Chapter 14. Intrusion Detection Systems

IN THIS CHAPTER

IDS Examples
Signature Scanners
IDS Theory
Sensitivity
Receiver Operating Characteristic Curves
Hacking Through IDSs
The Future of IDSs
Strict Anomaly Detection
Host Versus Network-Based IDSs
Geometric Display of Data

Intrusion detection systems (IDSs) provide an additional level of security for your wireless-enabled network. Although not specific to wireless, because of the growing demand for this information we have included a short chapter here for those who take a holistic approach to network security.

By adding wireless access to your network, you are dramatically increasing your risk of compromise. To counter this increased threat, you should also consider adding additional layers of security for a defense in depth. A firewall and VPN (see Chapter 13, "Virtual Private Networks") might no longer be enough. Fortunately, a properly configured IDS can satisfy your demand for extra security by notifying you of suspected attacks.

This chapter will give an overview of IDSs, including their strengths and weaknesses. By understanding both the advantages and limitations of IDSs, you can more intelligently integrate them into your secure network design. To help you, we will provide some novel suggestions for choosing IDS technology and where to implement specific solutions in your network. Finally, we will take a look at the future of IDSs.

Log File Monitors

The simplest of IDSs, log file monitors, attempt to detect intrusions by parsing system event logs. For example, a basic log file monitor might grep (search) an Apache access.log file for characteristic /cgi-bin/ requests . This technology is limited in that it only detects logged events, which attackers can easily alter.

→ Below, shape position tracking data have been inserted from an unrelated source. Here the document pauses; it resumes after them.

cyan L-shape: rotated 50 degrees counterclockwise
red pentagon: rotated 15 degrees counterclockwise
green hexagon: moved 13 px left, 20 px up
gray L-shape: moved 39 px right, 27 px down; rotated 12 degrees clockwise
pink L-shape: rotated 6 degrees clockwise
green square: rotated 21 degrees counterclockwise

In addition, such a system will miss low-level system events, because event logging is a relatively high-level operation.

Log file monitors are a prime example of host-based IDSs, because they primarily lend themselves to monitoring only one machine. In contrast, network-based IDSs typically scan the network at the packet level, directly off the wire like a sniffer. Network IDSs can coordinate data across multiple hosts . As we will see in this chapter, each type can be advantageous in different situations.

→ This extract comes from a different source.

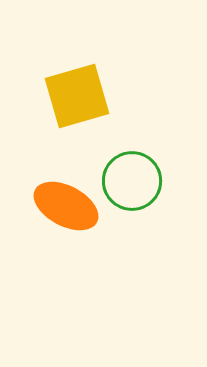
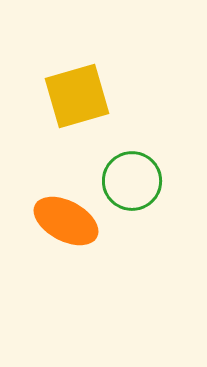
orange ellipse: moved 15 px down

One well-known log file monitor is Swatch (http://www.oit.ucsb.edu/~eta/swatch/), short for Simple WATCHer. Whereas most log analysis software only scans the logs periodically, Swatch can also actively scan log entries and report alerts in real time.

To install, first download the latest version of Swatch. Then, run the following:

perl Makefile.PL 

make 

make test 

make install 

make realclean

After Swatch is installed, you might also have to download and install Perl modules that are required for Swatch.

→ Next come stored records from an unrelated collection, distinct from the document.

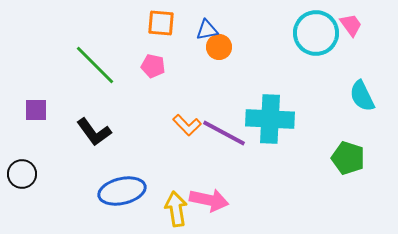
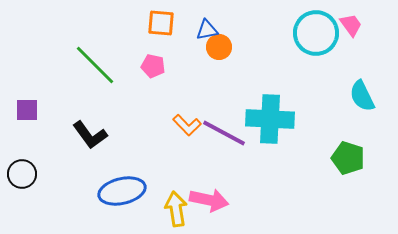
purple square: moved 9 px left
black L-shape: moved 4 px left, 3 px down
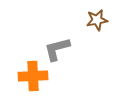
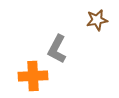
gray L-shape: rotated 48 degrees counterclockwise
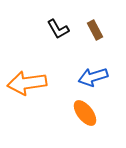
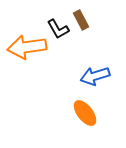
brown rectangle: moved 14 px left, 10 px up
blue arrow: moved 2 px right, 1 px up
orange arrow: moved 36 px up
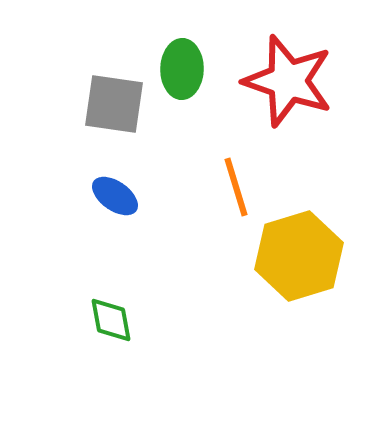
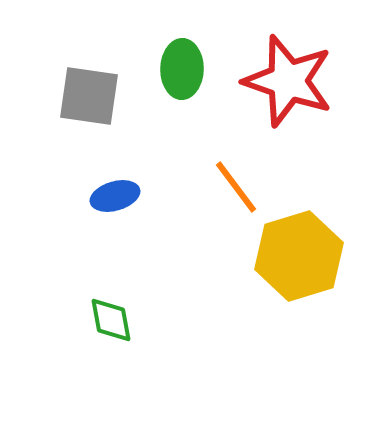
gray square: moved 25 px left, 8 px up
orange line: rotated 20 degrees counterclockwise
blue ellipse: rotated 51 degrees counterclockwise
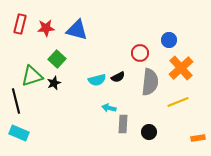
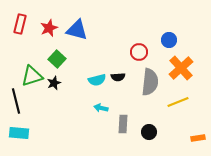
red star: moved 3 px right; rotated 18 degrees counterclockwise
red circle: moved 1 px left, 1 px up
black semicircle: rotated 24 degrees clockwise
cyan arrow: moved 8 px left
cyan rectangle: rotated 18 degrees counterclockwise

Swatch uses regular expressions to find lines of interest. When Swatch finds a line that matches a pattern, it takes an action, such as printing it to the screen, emailing an alert, or taking a user -defined action.

The following is an excerpt from a sample Swatch configuration script.

watchfor   /[dD]enied/DEN.*ED/ 
echo bold 
bell 3 
mail 
exec "/etc/call_pager 5551234 08"

In this example, Swatch looks for a line that contains the word denied , Denied , or anything that starts with DEN and ends with ED. When it finds a line that contains one of the three search strings, it echoes the line in bold on to the terminal and makes the bell sound (^G) three times. Then Swatch emails the user running Swatch (usually root) with the alert and executes the /etc/call_pager program with the given options.